You are viewing a plain text version of this content. The canonical link for it is here.
Posted to issues-all@impala.apache.org by "carolinchen (Jira)" <ji...@apache.org> on 2021/10/12 09:18:00 UTC

[jira] [Created] (IMPALA-10964) Add query option that limits skew query in runtime

carolinchen created IMPALA-10964:
------------------------------------

             Summary: Add query option that limits skew query in runtime
                 Key: IMPALA-10964
                 URL: https://issues.apache.org/jira/browse/IMPALA-10964
             Project: IMPALA
          Issue Type: Improvement
          Components: Backend
    Affects Versions: Impala 4.0.0
            Reporter: carolinchen
             Fix For: Impala 4.0.1


Reject queries that  skew value is too big when executing the query. 
Query skew refers to the situation in which some nodes are significantly behind other nodes in the process of concurrent execution of SQL.

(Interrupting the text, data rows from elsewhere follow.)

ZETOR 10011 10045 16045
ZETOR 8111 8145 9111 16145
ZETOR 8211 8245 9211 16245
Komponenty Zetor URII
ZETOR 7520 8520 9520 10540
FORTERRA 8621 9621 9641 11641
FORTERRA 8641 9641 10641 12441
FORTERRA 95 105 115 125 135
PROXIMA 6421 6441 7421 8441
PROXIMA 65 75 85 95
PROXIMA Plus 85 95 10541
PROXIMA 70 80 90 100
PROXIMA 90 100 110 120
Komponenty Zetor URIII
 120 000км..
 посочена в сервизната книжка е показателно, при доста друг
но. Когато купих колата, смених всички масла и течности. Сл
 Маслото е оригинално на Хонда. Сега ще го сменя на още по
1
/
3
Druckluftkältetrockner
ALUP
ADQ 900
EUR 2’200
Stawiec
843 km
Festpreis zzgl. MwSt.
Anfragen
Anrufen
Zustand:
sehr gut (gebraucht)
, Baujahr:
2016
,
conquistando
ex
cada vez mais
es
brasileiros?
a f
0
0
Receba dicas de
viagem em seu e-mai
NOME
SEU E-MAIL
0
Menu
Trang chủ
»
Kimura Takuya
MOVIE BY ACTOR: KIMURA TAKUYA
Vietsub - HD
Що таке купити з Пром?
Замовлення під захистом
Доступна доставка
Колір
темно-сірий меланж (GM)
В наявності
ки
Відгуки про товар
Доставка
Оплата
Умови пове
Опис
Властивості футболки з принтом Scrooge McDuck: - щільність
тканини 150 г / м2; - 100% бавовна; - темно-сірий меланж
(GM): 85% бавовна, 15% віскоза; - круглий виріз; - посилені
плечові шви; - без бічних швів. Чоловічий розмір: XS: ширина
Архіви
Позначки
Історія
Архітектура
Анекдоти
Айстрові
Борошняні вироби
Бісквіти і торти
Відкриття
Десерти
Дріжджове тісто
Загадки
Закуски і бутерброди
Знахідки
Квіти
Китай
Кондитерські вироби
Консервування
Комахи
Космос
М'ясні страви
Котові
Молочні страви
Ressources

There are two style skews:
1. Row skew, which may be caused by unreasonable sql or uneven task distributions.
2. Time skew, which may be caused by different capability by execnode.

Query skew will cause two effects:
1. For the skew node may execute slowly,  which will slow down the query progress .
2. For the skew node may exhaust lots system resources( I/O, memory, rpc), which will
affect other queries in the same host/ query pool.

When the skew value reach unreasonale range,  will affect the cluster status and other running queries. This is a mechanism to protect the cluster from potentially harmful queries(eg: mem_limit).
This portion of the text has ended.